The intensity is maximum (\(I_{\text{max}}\)) for constructive interference, which occurs when the phase difference \(\phi = 2n\pi\) (where \(n\) is an integer), so \(\cos\phi = 1\). The formula for maximum intensity is:

\[ I_{\text{max}} = (\sqrt{I_1} + \sqrt{I_2})^2 \]

The intensity is minimum (\(I_{\text{min}}\)) for destructive interference, which occurs when the phase difference \(\phi = (2n+1)\pi\), so \(\cos\phi = -1\). The formula for minimum intensity is:

\[ I_{\text{min}} = (\sqrt{I_1} - \sqrt{I_2})^2 \]

Step-by-Step Solution:

Step 1: Identify the intensities of the two light beams.

The intensities of the two coherent beams are given as:

\[ I_1 = I \] \[ I_2 = 4I \]

Step 2: Calculate the maximum possible intensity (\(I_{\text{max}}\)).

Using the formula for constructive interference:

\[ I_{\text{max}} = (\sqrt{I_1} + \sqrt{I_2})^2 \]

Substituting the given values:

\[ I_{\text{max}} = (\sqrt{I} + \sqrt{4I})^2 = (\sqrt{I} + 2\sqrt{I})^2 \] \[ I_{\text{max}} = (3\sqrt{I})^2 = 9I \]

Step 3: Calculate the minimum possible intensity (\(I_{\text{min}}\)).

Using the formula for destructive interference:

\[ I_{\text{min}} = (\sqrt{I_1} - \sqrt{I_2})^2 \]

Substituting the given values:

\[ I_{\text{min}} = (\sqrt{I} - \sqrt{4I})^2 = (\sqrt{I} - 2\sqrt{I})^2 \] \[ I_{\text{min}} = (-\sqrt{I})^2 = I \]

Step 4: Find the difference between the maximum and minimum intensities.

\[ I_{\text{max}} - I_{\text{min}} = 9I - I = 8I \]

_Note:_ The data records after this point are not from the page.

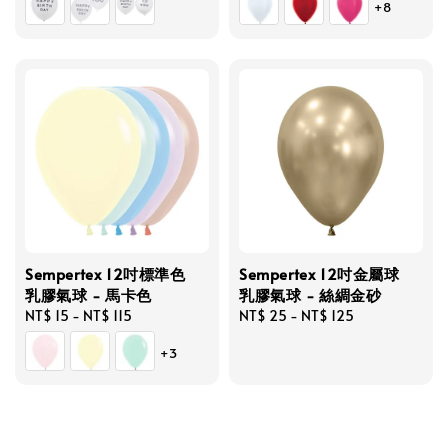
+8
Sempertex 12吋標準色
Sempertex 12吋金屬球
乳膠氣球 - 馬卡色
乳膠氣球 - 絲綢金砂
Regular
NT$ 15
-
NT$ 115
Regular
NT$ 25
-
NT$ 125
price
price
+3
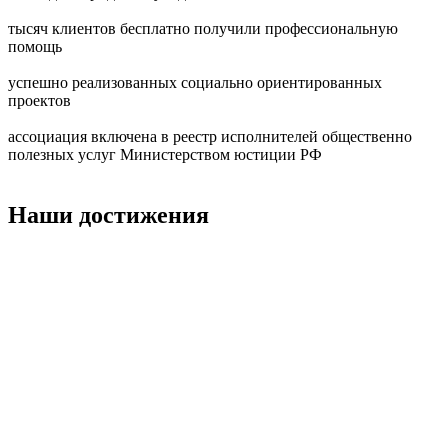
тысяч клиентов бесплатно получили профессиональную
помощь
успешно реализованных социально ориентированных
проектов
ассоциация включена в реестр исполнителей общественно
полезных услуг Министерством юстиции РФ
Наши
достижения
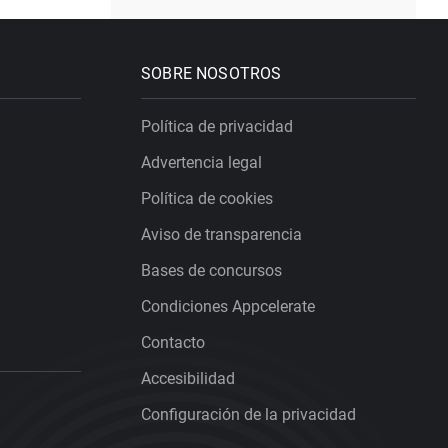
SOBRE NOSOTROS
Política de privacidad
Advertencia legal
Política de cookies
Aviso de transparencia
Bases de concursos
Condiciones Appcelerate
Contacto
Accesibilidad
Configuración de la privacidad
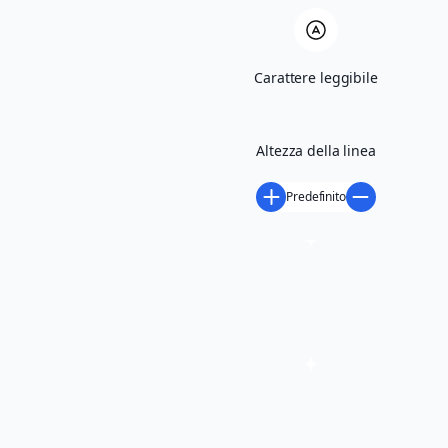
Scarica volantino
Carattere leggibile
Altezza della linea
Predefinito
richiedi maggiori informazioni
Condividi
LUOGO DELL'EVENTO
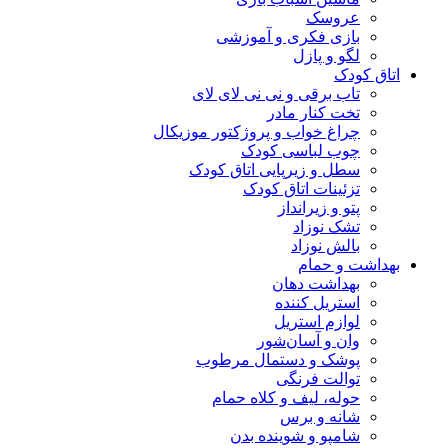
عروسک
بازی فکری و آموزشی
لگو و پازل
اتاق کودک
تاب برقی و نی نی لای لای
تخت کنار مادر
چراغ خواب و پروژکتور موزیکال
چوب لباسی کودک
سطل و زیرپایی اتاق کودک
تزئینات اتاق کودک
پتو و زیرانداز
تشک نوزاد
بالش نوزاد
بهداشت و حمام
بهداشت دهان
استریل کننده
لوازم استریل
وان و آسان‌شور
پوشک و دستمال مرطوب
توالت فرنگی
حوله، لیف و کلاه حمام
شانه و برس
شامپو و شوینده بدن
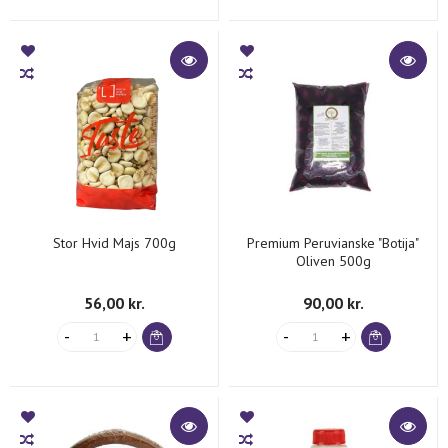
Stor Hvid Majs 700g
Premium Peruvianske "Botija"
Oliven 500g
56,00 kr.
90,00 kr.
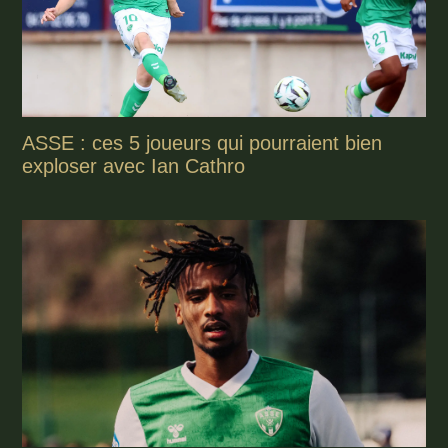
ASSE : ces 5 joueurs qui pourraient bien
exploser avec Ian Cathro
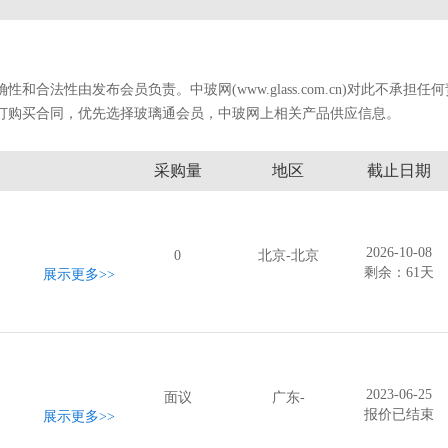
法性由发布会员负责。中玻网(www.glass.com.cn)对此不承担任
订购买合同，优先选择玻璃通会员，中玻网上相关产品供应信息。
采购量
地区
截止日期
2026-10-08
0
北京-北京
剩余：61天
展示更多
>>
2023-06-25
面议
广东-
报价已结束
展示更多
>>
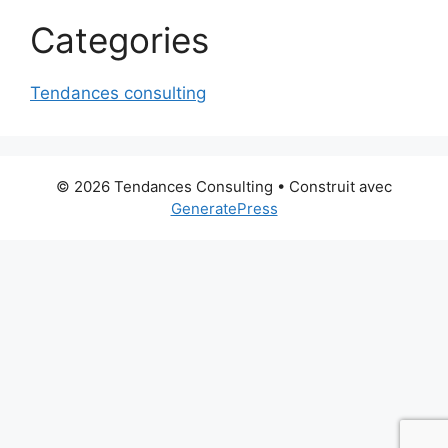
Categories
Tendances consulting
© 2026 Tendances Consulting
• Construit avec
GeneratePress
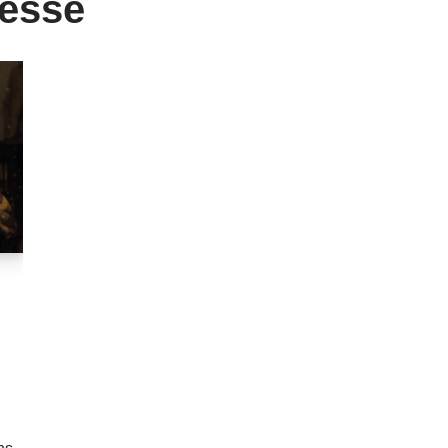
gesse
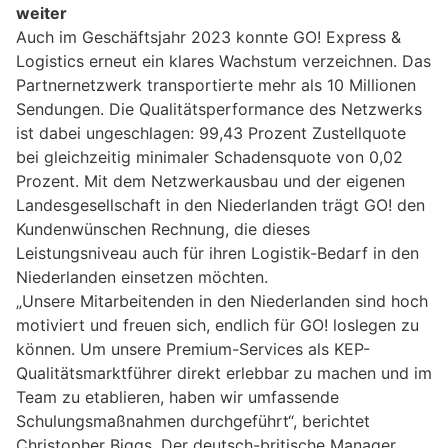
weiter
Auch im Geschäftsjahr 2023 konnte GO! Express &
Logistics erneut ein klares Wachstum verzeichnen. Das
Partnernetzwerk transportierte mehr als 10 Millionen
Sendungen. Die Qualitätsperformance des Netzwerks
ist dabei ungeschlagen: 99,43 Prozent Zustellquote
bei gleichzeitig minimaler Schadensquote von 0,02
Prozent. Mit dem Netzwerkausbau und der eigenen
Landesgesellschaft in den Niederlanden trägt GO! den
Kundenwünschen Rechnung, die dieses
Leistungsniveau auch für ihren Logistik-Bedarf in den
Niederlanden einsetzen möchten.
„Unsere Mitarbeitenden in den Niederlanden sind hoch
motiviert und freuen sich, endlich für GO! loslegen zu
können. Um unsere Premium-Services als KEP-
Qualitätsmarktführer direkt erlebbar zu machen und im
Team zu etablieren, haben wir umfassende
Schulungsmaßnahmen durchgeführt“, berichtet
Christopher Biggs. Der deutsch-britische Manager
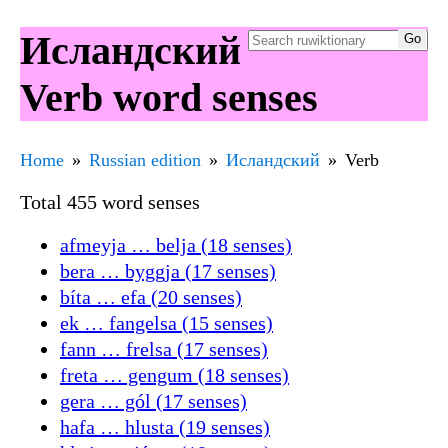
Исландский
Verb word senses
Home
Russian edition
Исландский
Verb
Total 455 word senses
afmeyja … belja (18 senses)
bera … byggja (17 senses)
bíta … efa (20 senses)
ek … fangelsa (15 senses)
fann … frelsa (17 senses)
freta … gengum (18 senses)
gera … gól (17 senses)
hafa … hlusta (19 senses)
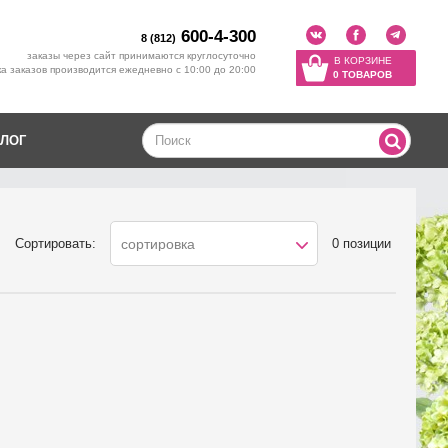
600-4-300
8 (812)
заказы через сайт принимаются круглосуточно
В КОРЗИНЕ
а заказов производится ежедневно с 10:00 до 20:00
0 ТОВАРОВ
ЛОГ
Сортировать:
0 позиции
сортировка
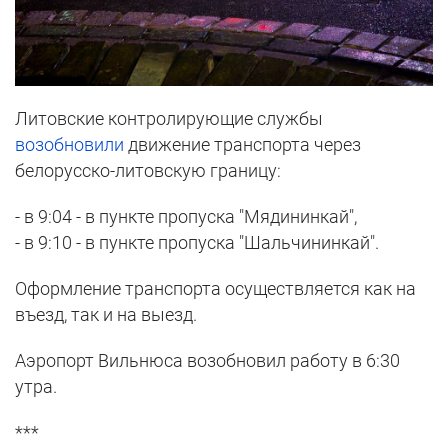
Литовские контролирующие службы
возобновили
движение транспорта через
белорусско-литовскую границу:
- в 9:04 - в пункте пропуска "Мядининкай",
- в 9:10 - в пункте пропуска "Шальчининкай".
Оформление транспорта осуществляется как на
въезд, так и на выезд.
Аэропорт Вильнюса возобновил работу в 6:30
утра.
***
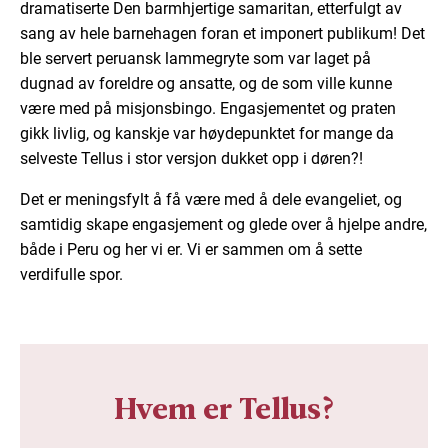
dramatiserte Den barmhjertige samaritan, etterfulgt av
sang av hele barnehagen foran et imponert publikum! Det
ble servert peruansk lammegryte som var laget på
dugnad av foreldre og ansatte, og de som ville kunne
være med på misjonsbingo. Engasjementet og praten
gikk livlig, og kanskje var høydepunktet for mange da
selveste Tellus i stor versjon dukket opp i døren?!
Det er meningsfylt å få være med å dele evangeliet, og
samtidig skape engasjement og glede over å hjelpe andre,
både i Peru og her vi er. Vi er sammen om å sette
verdifulle spor.
Hvem er Tellus?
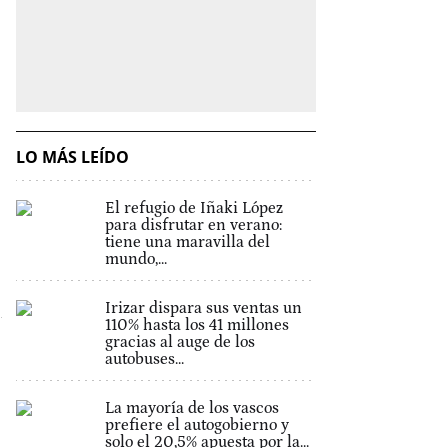
LO MÁS LEÍDO
El refugio de Iñaki López
para disfrutar en verano:
tiene una maravilla del
mundo,...
Irizar dispara sus ventas un
110% hasta los 41 millones
gracias al auge de los
autobuses...
La mayoría de los vascos
prefiere el autogobierno y
solo el 20,5% apuesta por la...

We are given that this difference is equal to \(xI\). Comparing our result with the given expression:

\[ xI = 8I \]

This implies that \(x = 8\).

The value of x is 8.

Answer 2

The maximum intensity \( I_{\text{max}} \) in the superimposed beam is given by:
\[I_{\text{max}} = \left( \sqrt{I} + \sqrt{4I} \right)^2 = \left( \sqrt{I} + 2\sqrt{I} \right)^2 = (3\sqrt{I})^2 = 9I\]
The minimum intensity \( I_{\text{min}} \) is given by:
\[I_{\text{min}} = \left( \sqrt{4I} - \sqrt{I} \right)^2 = \left( 2\sqrt{I} - \sqrt{I} \right)^2 = (\sqrt{I})^2 = I\]
Therefore, the difference \( I_{\text{max}} - I_{\text{min}} \) is:
\[x = I_{\text{max}} - I_{\text{min}} = 9I - I = 8I\]